**PROBLEM REQUIREMENTS:** Pull every line that holds the word "information" from the entries.

**LISTED RECORDS:**
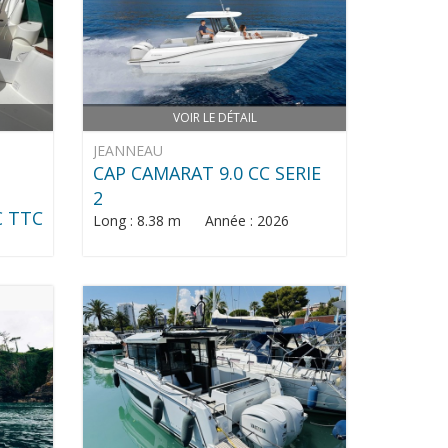
VOIR LE DÉTAIL
JEANNEAU
CAP CAMARAT 9.0 CC SERIE
2
€ TTC
Long : 8.38 m Année : 2026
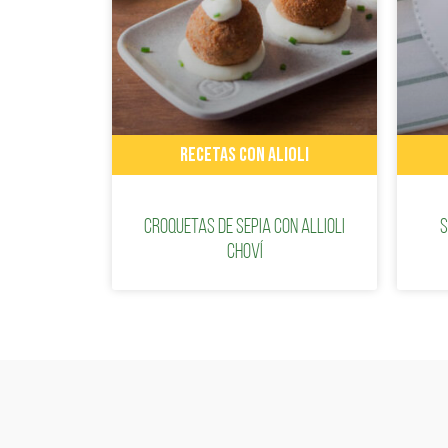
RECETAS CON ALIOLI
Croquetas de sepia con Allioli
S
Choví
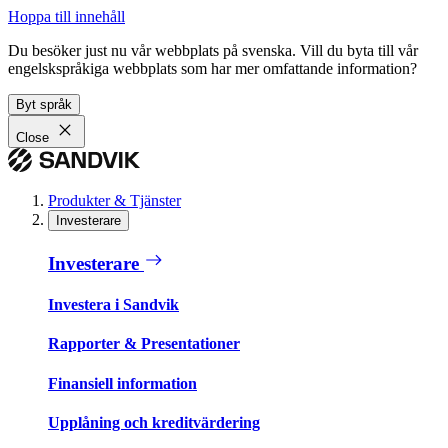
Hoppa till innehåll
Du besöker just nu vår webbplats på svenska. Vill du byta till vår
engelskspråkiga webbplats som har mer omfattande information?
Byt språk
Close
Produkter & Tjänster
Investerare
Investerare
Investera i Sandvik
Rapporter & Presentationer
Finansiell information
Upplåning och kreditvärdering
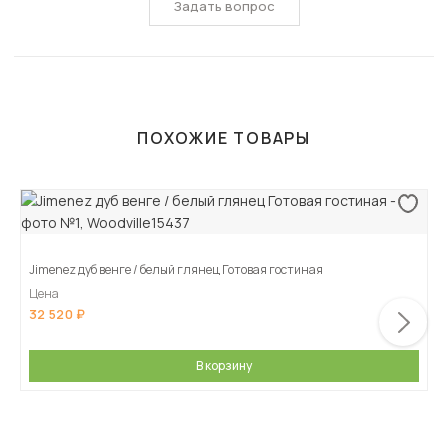
Задать вопрос
ПОХОЖИЕ ТОВАРЫ
Jimenez дуб венге / белый глянец Готовая гостиная
Цена
32 520
В корзину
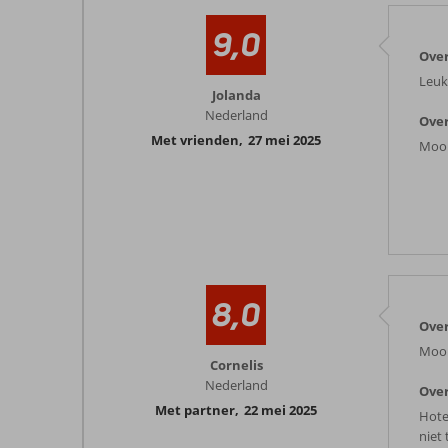
9,0
Over
Leuk
Jolanda
Nederland
Over
Met vrienden
,
27 mei 2025
Mooi
8,0
Over
Mooi 
Cornelis
Nederland
Over
Met partner
,
22 mei 2025
Hote
niet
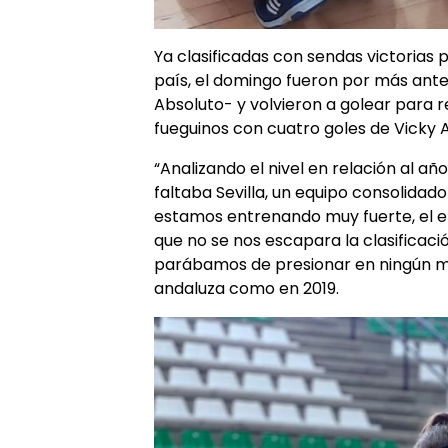
Ya clasificadas con sendas victorias
país, el domingo fueron por más ante
Absoluto- y volvieron a golear para 
fueguinos con cuatro goles de Vicky
“Analizando el nivel en relación al a
faltaba Sevilla, un equipo consolidad
estamos entrenando muy fuerte, el 
que no se nos escapara la clasificaci
parábamos de presionar en ningún m
andaluza como en 2019.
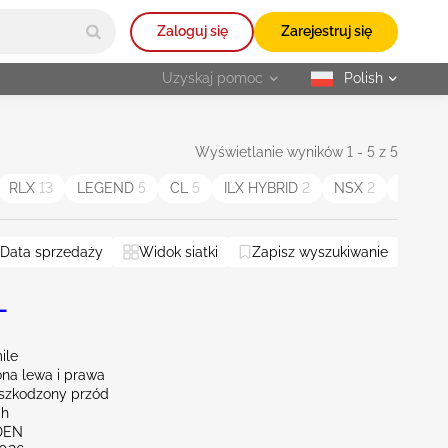
Zaloguj się
Zarejestruj się
Uzyskaj pomoc
Polish
selected
Wyświetlanie wyników 1 - 5 z 5
RLX
13
LEGEND
5
CL
5
ILX HYBRID
2
NSX
2
MDX S
Data sprzedaży
Widok siatki
Zapisz wyszukiwanie
L
ile
na lewa i prawa
szkodzony przód
ah
DEN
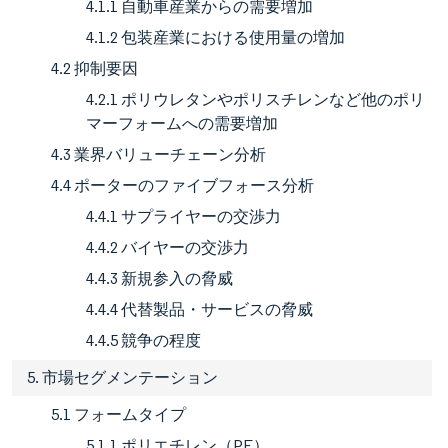
4.1.1 自動車産業からの需要増加
4.1.2 包装産業における使用量の増加
4.2 抑制要因
4.2.1 ポリウレタンやポリスチレンなど他のポリ
マーフォームへの需要増加
4.3 業界バリューチェーン分析
4.4 ポーターのファイブフォース分析
4.4.1 サプライヤーの交渉力
4.4.2 バイヤーの交渉力
4.4.3 新規参入の脅威
4.4.4 代替製品・サービスの脅威
4.4.5 競争の程度
5. 市場セグメンテーション
5.1 フォームタイプ
5.1.1 ポリエチレン（PE）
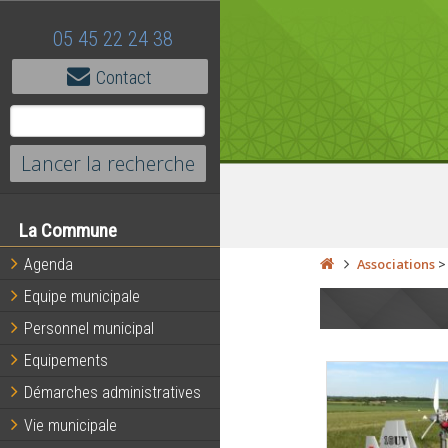
05 45 22 24 38
Contact
La Commune
Agenda
Associations
Equipe municipale
Personnel municipal
Equipements
Démarches administratives
Vie municipale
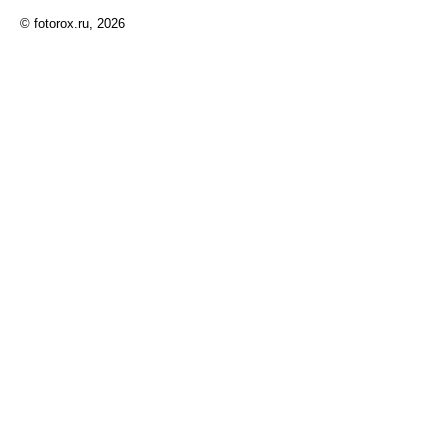
© fotorox.ru, 2026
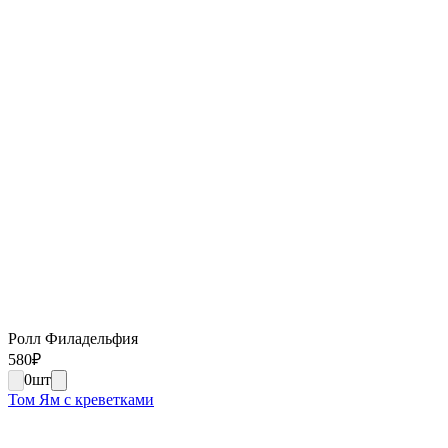
Ролл Филадельфия
580
₽
0
шт
Том Ям с креветками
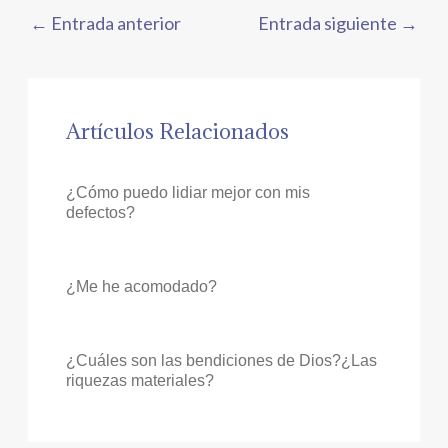
←
Entrada anterior
Entrada siguiente
→
Artículos Relacionados
¿Cómo puedo lidiar mejor con mis
defectos?
¿Me he acomodado?
¿Cuáles son las bendiciones de Dios?¿Las
riquezas materiales?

**TASK RESPONSE:**
engelskspråkiga webbplats som har mer omfattande information?
Finansiell information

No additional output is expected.